## To do
Write out again the lines from the line with "Перейти до контактів" up to and including the line with "de vie des parents sur le", exactly as they stand below, and skip any picture.

## Materials provided

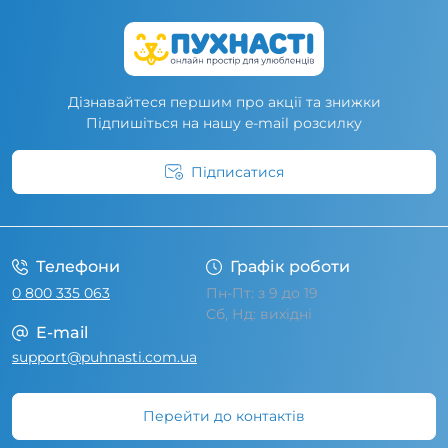
Дізнавайтеся першим про акції та знижки
Підпишіться на нашу e-mail розсилку
Підписатися
Умови угоди
Телефони
Графік роботи
0 800 335 063
Пн-Пт: з 9 до 19
Сб, Нд: вихідні
E-mail
support@puhnasti.com.ua
Перейти до контактів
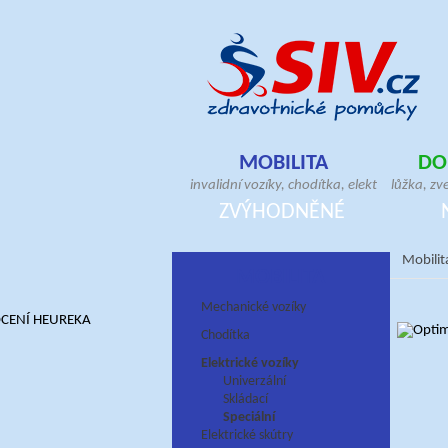
MOBILITA
DO
invalidní vozíky, chodítka, elektrické skútry
lůžka, zv
antidekubitní sedáky, hole, berle, bandáže
pomůcky, 
ZVÝHODNĚNÉ
ortézy, doplňky pro vozíčkáře
antideku
Mobilit
MOBILITA
Mechanické vozíky
Chodítka
Elektrické vozíky
Univerzální
Skládací
Speciální
Elektrické skútry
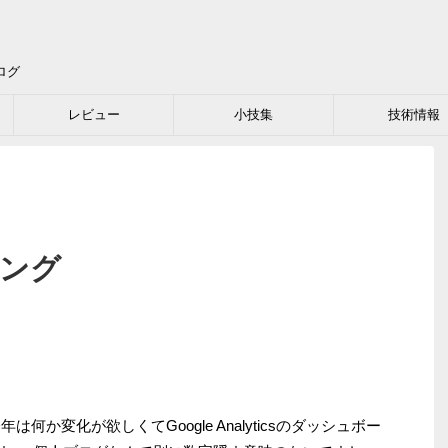
ログ
レビュー
小技集
技術情報
キング
何か変化が欲しくてGoogle Analyticsのダッシュボー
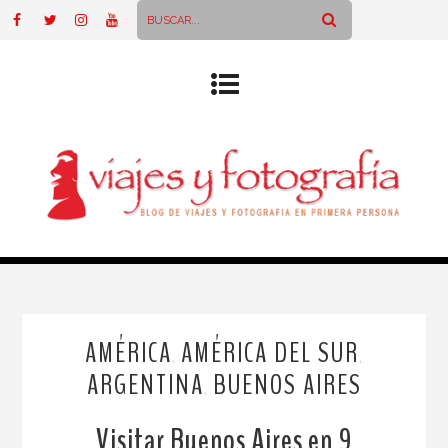
AMÉRICA
AMÉRICA DEL SUR
,
,
ARGENTINA
BUENOS AIRES
,
Visitar Buenos Aires en 9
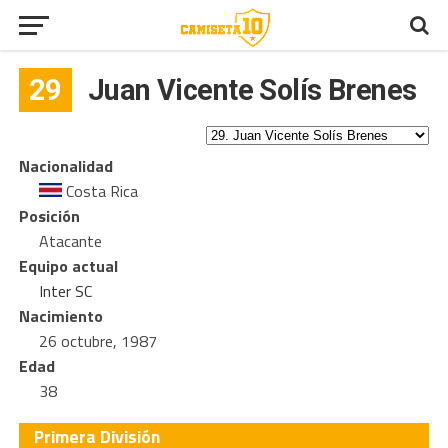
29
Juan Vicente Solís Brenes
Nacionalidad
Costa Rica
Posición
Atacante
Equipo actual
Inter SC
Nacimiento
26 octubre, 1987
Edad
38
Primera División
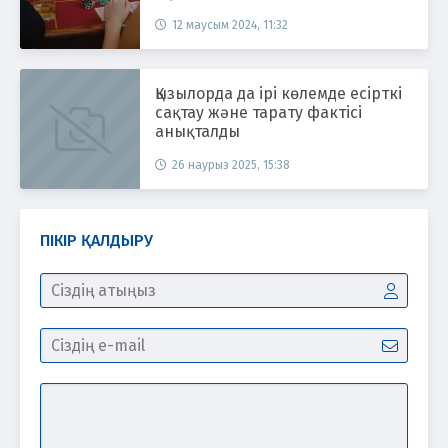
12 маусым 2024, 11:32
Қызылорда да ірі көлемде есірткі
сақтау және тарату фактісі
анықталды
26 наурыз 2025, 15:38
ПІКІР ҚАЛДЫРУ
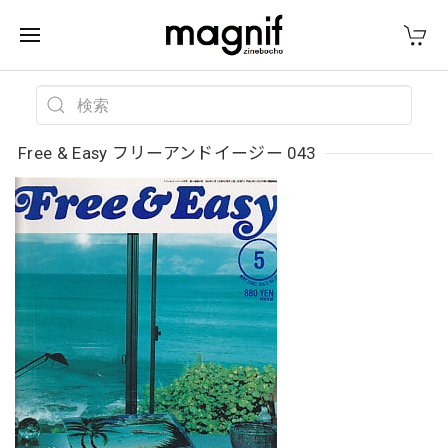
Free & Easy フリーアンドイージー 043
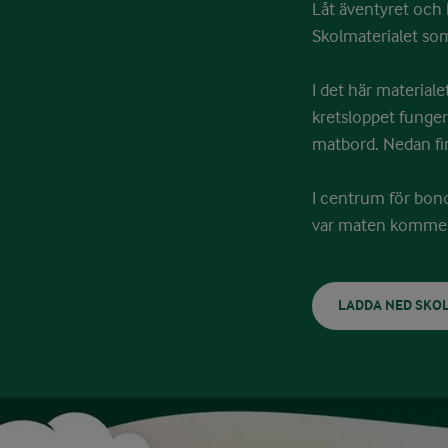
Låt äventyret och 
Skolmaterialet som
I det här materiale
kretsloppet funger
matbord. Nedan finn
I centrum för bond
var maten kommer 
LADDA NED SKOL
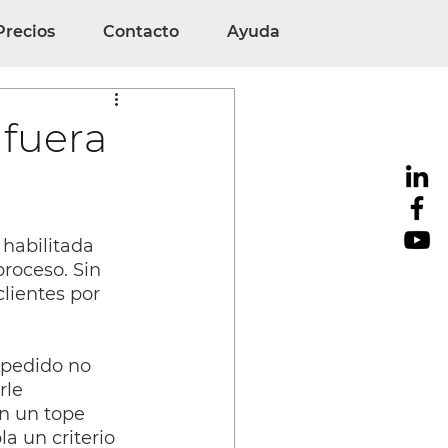
Precios
Contacto
Ayuda
 fuera
TOOLS
 habilitada 
roceso. Sin 
lientes por 
 pedido no 
rle 
n un tope 
a un criterio 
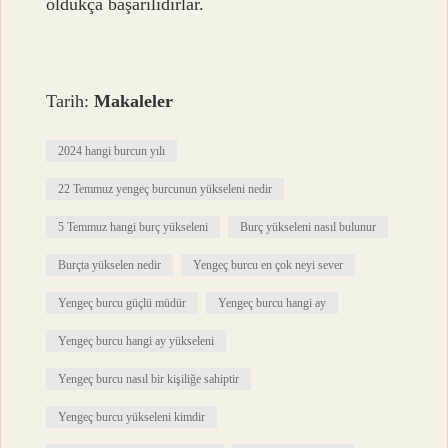
oldukça başarılıdırlar.
Tarih:
Makaleler
2024 hangi burcun yılı
22 Temmuz yengeç burcunun yükseleni nedir
5 Temmuz hangi burç yükseleni
Burç yükseleni nasıl bulunur
Burçta yükselen nedir
Yengeç burcu en çok neyi sever
Yengeç burcu güçlü müdür
Yengeç burcu hangi ay
Yengeç burcu hangi ay yükseleni
Yengeç burcu nasıl bir kişiliğe sahiptir
Yengeç burcu yükseleni kimdir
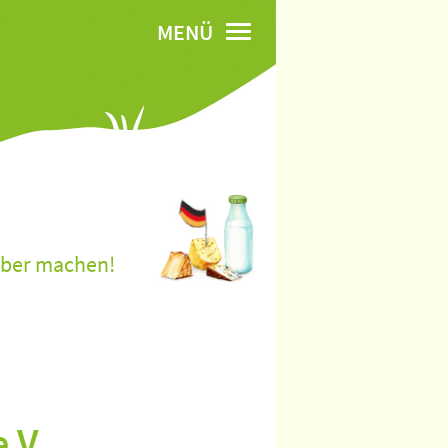
MENÜ
lber machen!
.V.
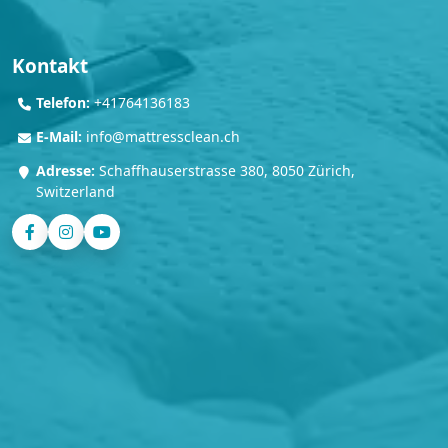
Kontakt
Telefon:
+41764136183
E-Mail:
info@mattressclean.ch
Adresse:
Schaffhauserstrasse 380, 8050 Zürich,
Switzerland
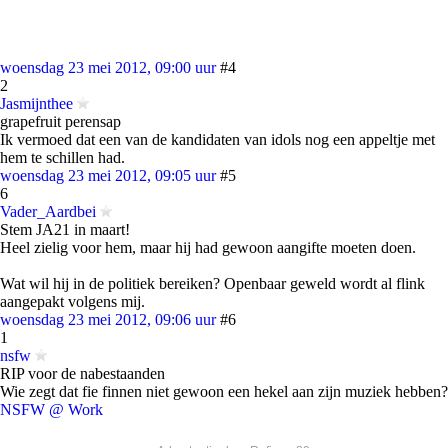
woensdag 23 mei 2012, 09:00 uur
#4
2
Jasmijnthee
grapefruit perensap
Ik vermoed dat een van de kandidaten van idols nog een appeltje met
hem te schillen had.
woensdag 23 mei 2012, 09:05 uur
#5
6
Vader_Aardbei
Stem JA21 in maart!
Heel zielig voor hem, maar hij had gewoon aangifte moeten doen.
Wat wil hij in de politiek bereiken? Openbaar geweld wordt al flink
aangepakt volgens mij.
woensdag 23 mei 2012, 09:06 uur
#6
1
nsfw
RIP voor de nabestaanden
Wie zegt dat fie finnen niet gewoon een hekel aan zijn muziek hebben?
NSFW @ Work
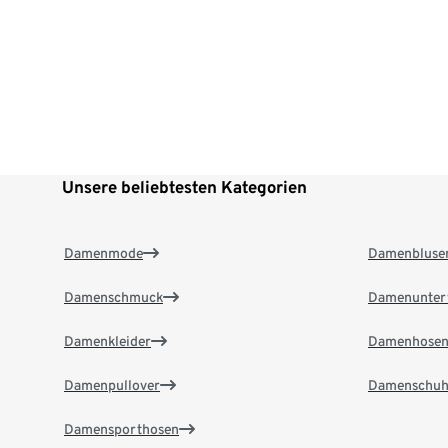
Unsere beliebtesten Kategorien
Damenmode
Damenbluse
Damenschmuck
Damenunter
Damenkleider
Damenhose
Damenpullover
Damenschuh
Damensporthosen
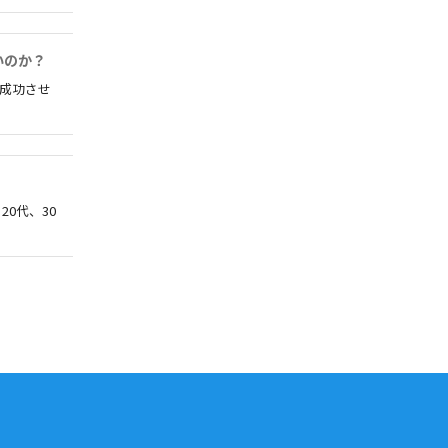
いのか？
成功させ
0代、30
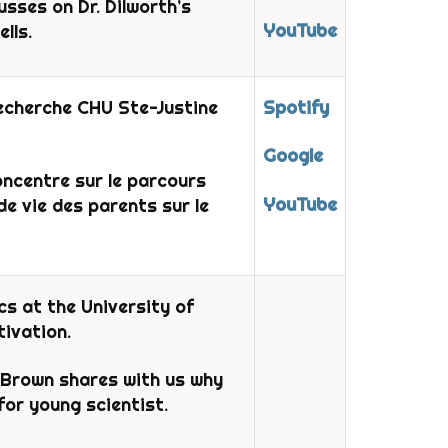
sses on Dr. Dilworth’s
YouTube
lls.
echerche CHU Ste-Justine
Spotify
Google
oncentre sur le parcours
YouTube
de vie des parents sur le
s at the University of
ivation.
 Brown shares with us why
 for young scientist.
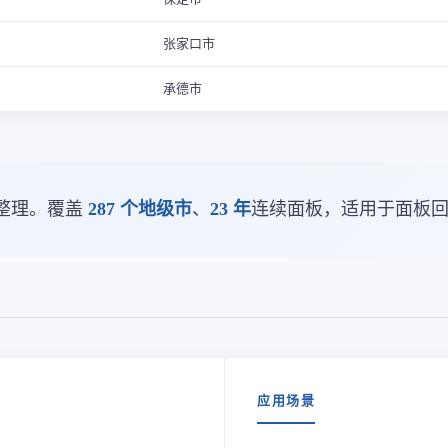
张家口市
承德市
整理。覆盖
287 个地级市
、
23 年
连续面板，适用于面板
应用场景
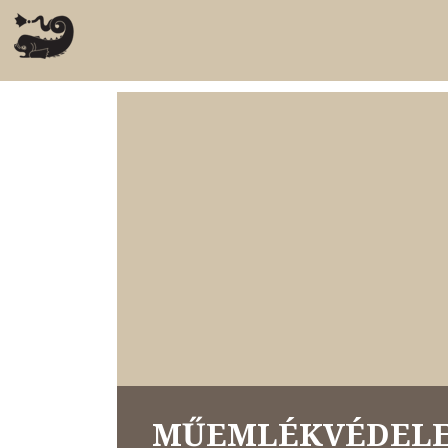
MŰEMLÉKVÉDELE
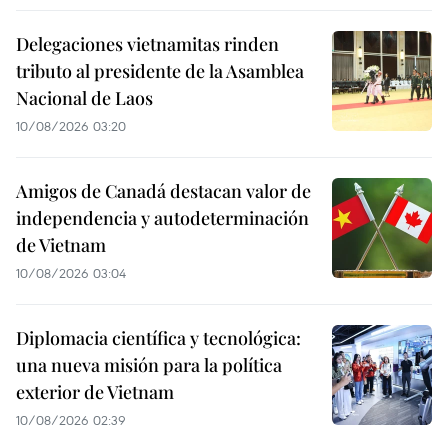
Delegaciones vietnamitas rinden
tributo al presidente de la Asamblea
Nacional de Laos
10/08/2026 03:20
Amigos de Canadá destacan valor de
independencia y autodeterminación
de Vietnam
10/08/2026 03:04
Diplomacia científica y tecnológica:
una nueva misión para la política
exterior de Vietnam
10/08/2026 02:39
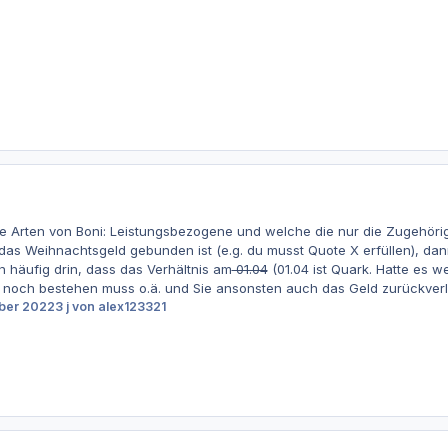
ne Arten von Boni: Leistungsbezogene und welche die nur die Zugehörig
as Weihnachtsgeld gebunden ist (e.g. du musst Quote X erfüllen), dann
n häufig drin, dass das Verhältnis am
01.04
(01.04 ist Quark. Hatte es w
in) noch bestehen muss o.ä. und Sie ansonsten auch das Geld zurückve
ber 2022
3 j
von alex123321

## Task answer
Перейти до контактів
MOBILITA
DO
invalidní vozíky, chodítka, elektrické skútry
lůžka, zv
antidekubitní sedáky, hole, berle, bandáže
pomůcky, 
ZVÝHODNĚNÉ
ortézy, doplňky pro vozíčkáře
antideku
Mobilit
MOBILITA
Mechanické vozíky
Chodítka
Elektrické vozíky
Univerzální
Skládací
Speciální
Elektrické skútry
ログ
レビュー
小技集
技術情報
キング
何か変化が欲しくてGoogle Analyticsのダッシュボー
AMÉRICA
AMÉRICA DEL SUR
,
,
ARGENTINA
BUENOS AIRES
,
Visitar Buenos Aires en 9
29
Juan Vicente Solís Brenes
Nacionalidad
Costa Rica
Posición
Atacante
Equipo actual
Inter SC
Nacimiento
26 octubre, 1987
Edad
38
Primera División
12 маусым 2024, 11:32
Қызылорда да ірі көлемде есірткі
сақтау және тарату фактісі
анықталды
26 наурыз 2025, 15:38
ПІКІР ҚАЛДЫРУ
Free & Easy フリーアンドイージー 043
Låt äventyret och 
Skolmaterialet som
I det här materiale
kretsloppet funger
matbord. Nedan finn
I centrum för bond
var maten kommer 
LADDA NED SKOL
Precios
Contacto
Ayuda
 fuera
TOOLS
 habilitada 
roceso. Sin 
lientes por 
 pedido no 
rle 
n un tope 
a un criterio 
oldukça başarılıdırlar.
Tarih:
Makaleler
2024 hangi burcun yılı
22 Temmuz yengeç burcunun yükseleni nedir
5 Temmuz hangi burç yükseleni
Burç yükseleni nasıl bulunur
Burçta yükselen nedir
Yengeç burcu en çok neyi sever
Yengeç burcu güçlü müdür
Yengeç burcu hangi ay
Yengeç burcu hangi ay yükseleni
Yengeç burcu nasıl bir kişiliğe sahiptir
Yengeç burcu yükseleni kimdir
MENÜ
lber machen!
.V.
Kontakt
Telefon:
+41764136183
E-Mail:
info@mattressclean.ch
Adresse:
Schaffhauserstrasse 380, 8050 Zürich,
Switzerland
woensdag 23 mei 2012, 09:00 uur
#4
2
Jasmijnthee
grapefruit perensap
Ik vermoed dat een van de kandidaten van idols nog een appeltje met
hem te schillen had.
woensdag 23 mei 2012, 09:05 uur
#5
6
Vader_Aardbei
Stem JA21 in maart!
Heel zielig voor hem, maar hij had gewoon aangifte moeten doen.
Wat wil hij in de politiek bereiken? Openbaar geweld wordt al flink
aangepakt volgens mij.
woensdag 23 mei 2012, 09:06 uur
#6
1
nsfw
RIP voor de nabestaanden
Wie zegt dat fie finnen niet gewoon een hekel aan zijn muziek hebben?
NSFW @ Work
Unsere beliebtesten Kategorien
Damenmode
Damenbluse
Damenschmuck
Damenunter
Damenkleider
Damenhose
Damenpullover
Damenschuh
Damensporthosen
いのか？
成功させ
0代、30
sses on Dr. Dilworth’s
YouTube
lls.
echerche CHU Ste-Justine
Spotify
Google
oncentre sur le parcours
YouTube
de vie des parents sur le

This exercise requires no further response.